In 2018, headlines across the U.S. declared scan-and-go technology a failure. The idea seemed simple: let customers scan products with their smartphones, pay through an app, and skip the checkout line. Walmart, Kroger, and other retailers have tested it, but the results have been underwhelming. Adoption was low, theft was high, and customers often found it clunky. Walmart even discontinued its first rollout, citing “customer friction.”
Yet in 2025, scan-and-go is back on the agenda. This time, retailers are treating it as a standalone ecosystem of self-service, loyalty integration, and AI-powered oversight. From Sam’s Club in the U.S. to Carrefour in Europe, new pilots are proving that when designed strategically, scan-and-go can thrive.
1. Why Scan-and-Go Failed the First Time
Understanding the comeback means looking back at why the first wave collapsed.
- Fraud and shrinkage: Without oversight, some shoppers abused the system, skipping items or falsifying scans. Losses in specific pilots were 20–40% higher than in staffed lanes.
- Poor user experience: The apps were buggy, Wi-Fi coverage in stores was weak, and checkout was often slow. Customers asked: “Why bother if it’s more work than the cashier?”
- Lack of staff training: Associates lacked knowledge on how to promote or support the service, resulting in many shoppers being unaware of its existence.
The verdict? The concept wasn’t wrong; the execution was..
2. What Fixed It in 2025
Today’s scan-and-go looks very different. Retailers learned from past mistakes and invested in infrastructure, integration, and human support.
a) Smarter Security with Vision AI
Fraud deterrence is no longer limited to random audits. Retailers now utilize computer vision and AI to monitor customer behavior in real-time. Cameras validate whether items in carts match scans, flagging suspicious patterns. This reduces shrinkage without disrupting honest customers. Some pilots report shrink reductions of 25–30% compared to early models.
b) Integration with Loyalty Ecosystems
The standalone “scan-and-go app” is a service that lives inside existing loyalty apps.
- Sam’s Club Scan & Go in the U.S. is a success because it ties into the membership rewards program. Adoption rates reportedly exceed 50% of trips in some stores.
- Carrefour in Europe integrates scan-and-go with loyalty points and promotions, making it part of everyday savings.
By embedding mobile checkout in something customers already value, adoption skyrocketed.

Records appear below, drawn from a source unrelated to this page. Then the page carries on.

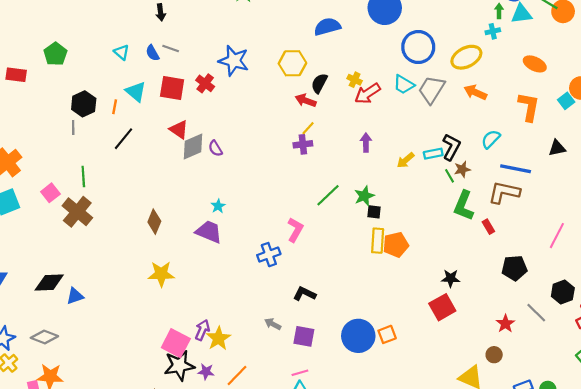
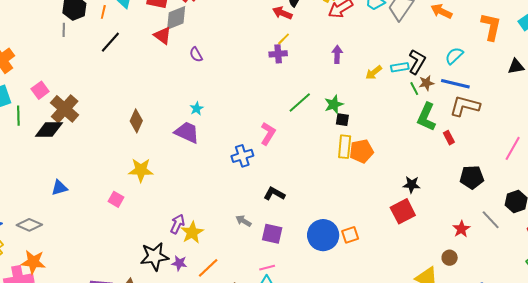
gray diamond: (193, 147) -> (176, 18), moved
blue line: (516, 169) -> (455, 84), moved
green line: (83, 176) -> (18, 116), moved
black diamond: (49, 283) -> (49, 129), moved
pink square: (176, 343) -> (116, 199), moved, size x0.6

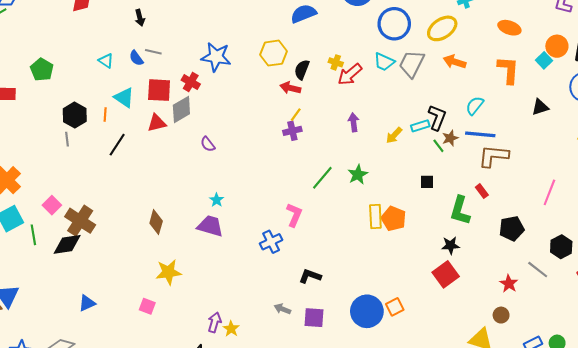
red triangle: (163, 36) -> (157, 123), moved, turned -42
green L-shape: (426, 117) -> (460, 211), moved
black square: (342, 120) -> (427, 182), moved
orange pentagon: (361, 151) -> (394, 219), turned -30
yellow star: (192, 232) -> (231, 329), size x0.7

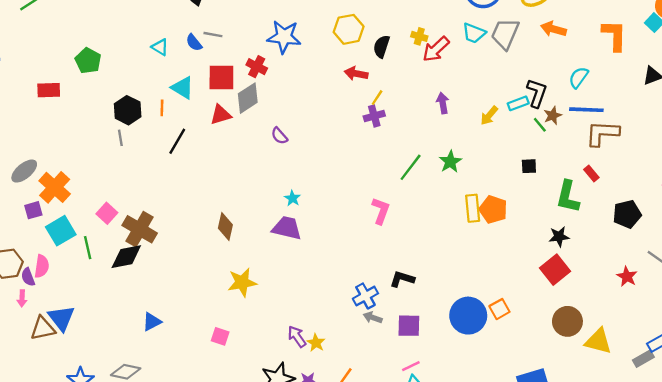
red arrow: (290, 88) -> (356, 74), moved
blue cross: (271, 242) -> (365, 296), moved
pink square: (147, 306) -> (220, 336), moved
brown circle: (501, 315) -> (567, 321), moved, size x1.6
purple arrow: (215, 322) -> (297, 336), turned -48

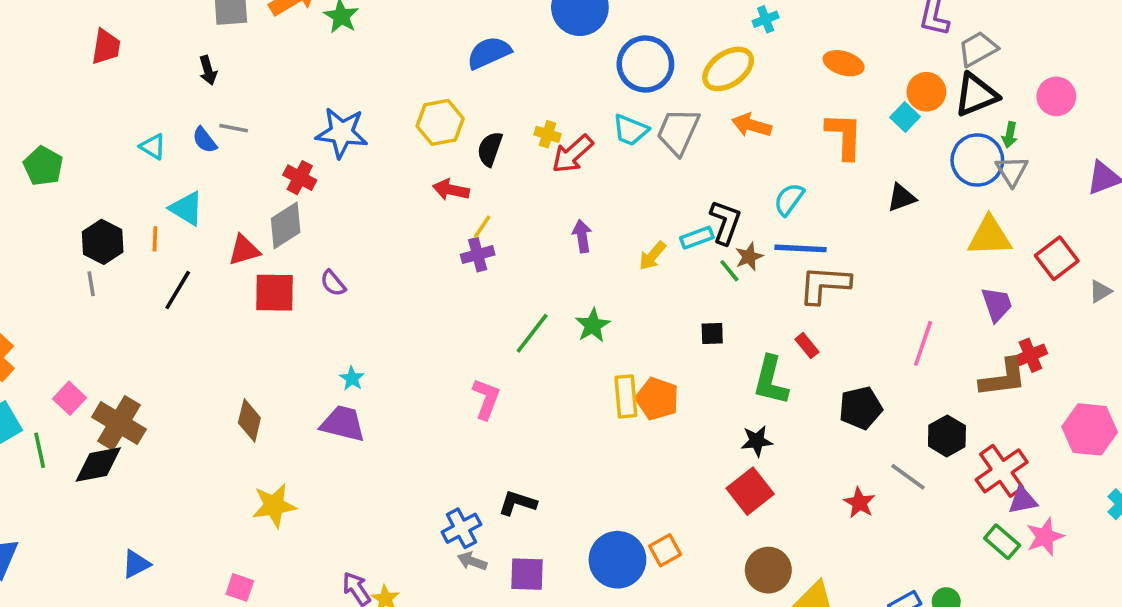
red square: (221, 77) -> (274, 293), moved

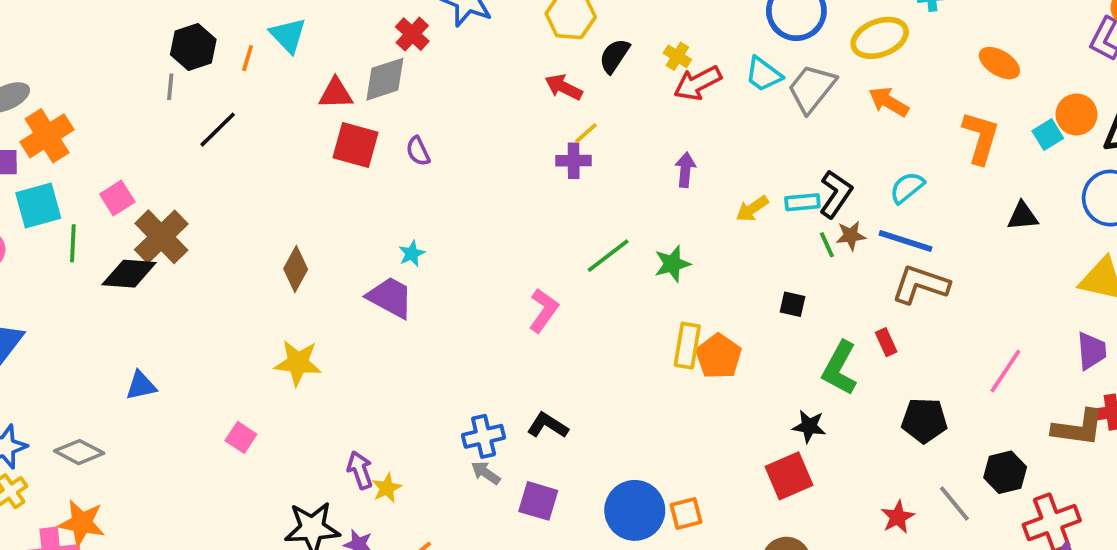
black line: (178, 290) -> (218, 130), moved

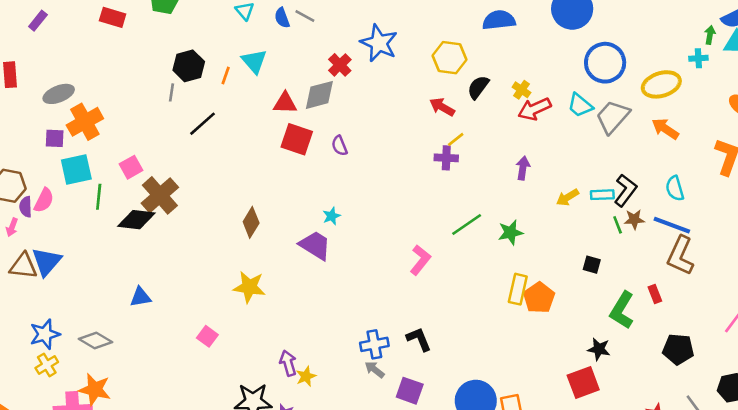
cyan semicircle: (907, 188) -> (675, 188), turned -70
brown L-shape: (920, 284) -> (680, 256), turned -87
black L-shape: (548, 425) -> (419, 339), turned 32

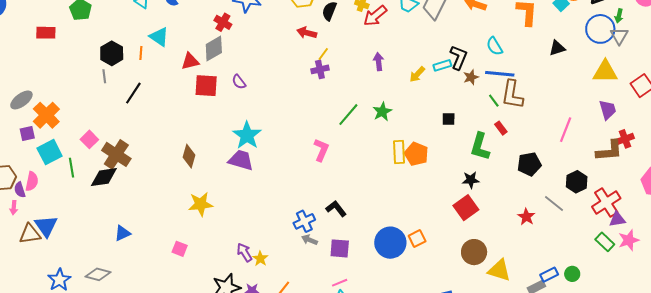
cyan star: (332, 216) -> (247, 135), size x2.0
green line: (618, 225) -> (494, 101), moved

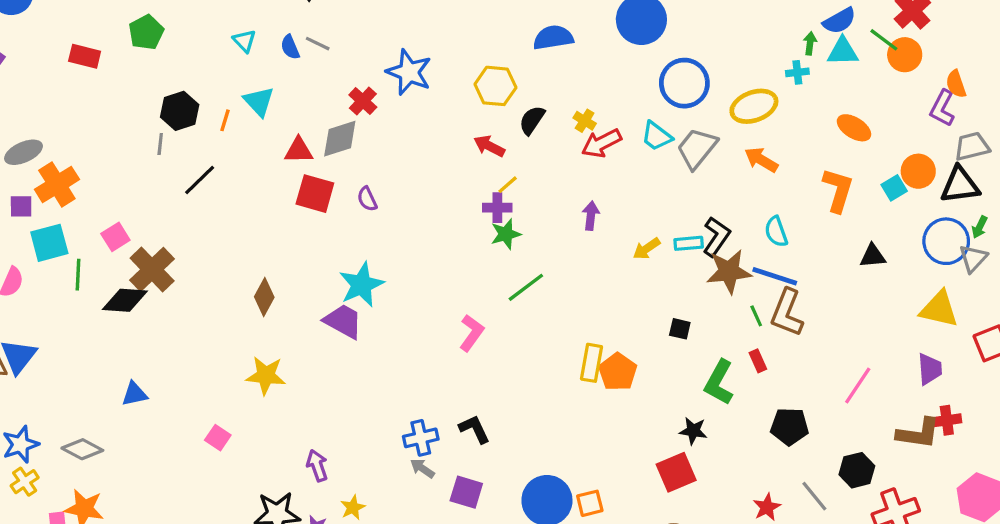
brown star: (471, 77) -> (729, 272), size x1.8
green star: (382, 112) -> (506, 234), moved
yellow star: (260, 259) -> (353, 508), moved

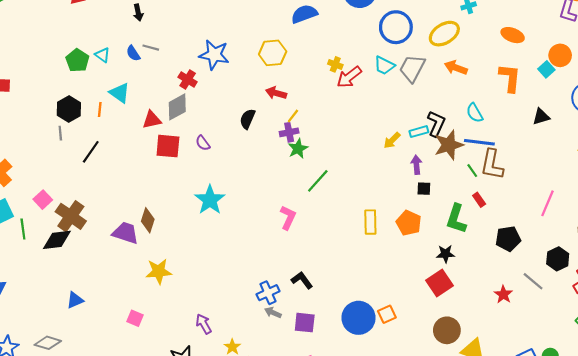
green pentagon: (146, 32) -> (77, 60), moved
black semicircle: (532, 120) -> (247, 119), moved
purple arrow: (591, 216) -> (416, 165), moved
purple trapezoid: (343, 321) -> (125, 233), moved
orange pentagon: (618, 372) -> (409, 223), moved

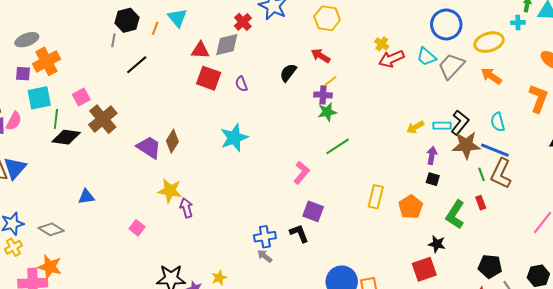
black pentagon: (508, 239) -> (490, 266), moved
black diamond: (57, 240) -> (66, 137), moved
purple square: (305, 323) -> (313, 211), moved
purple arrow: (204, 324) -> (186, 208), moved

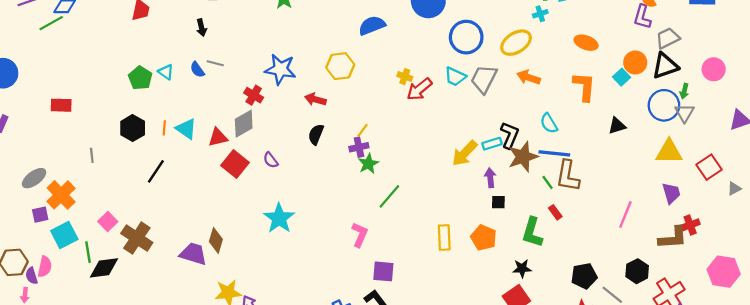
cyan triangle: (177, 18) -> (186, 129), moved
gray line: (113, 40) -> (92, 155), moved
red arrow: (321, 56) -> (315, 99), moved
red square: (209, 78) -> (235, 164), turned 35
yellow arrow: (415, 127) -> (465, 153), size x1.5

c) Redesigned Store Journeys
Instead of forcing customers to “prove” themselves at the exit, retailers now build dedicated scan-and-go lanes where staff act as hosts. This hybrid model reassures shoppers while reducing bottlenecks. Associates, sometimes referred to as mobile checkout ambassadors, verify receipts, answer questions, and encourage customers to use the service.
d) Better Connectivity
With in-store 5G and reliable Wi-Fi, the technical glitches of early deployments are fading. Fast connectivity ensures scanning feels seamless.
3. Where It Works Best
Not every retail format benefits equally. But in 2025, three segments stand out:
- Membership Clubs: Sam’s Club in the U.S. is the poster child. Because all shoppers are verified members, risk is lower and benefits are more apparent. Costco is watching closely.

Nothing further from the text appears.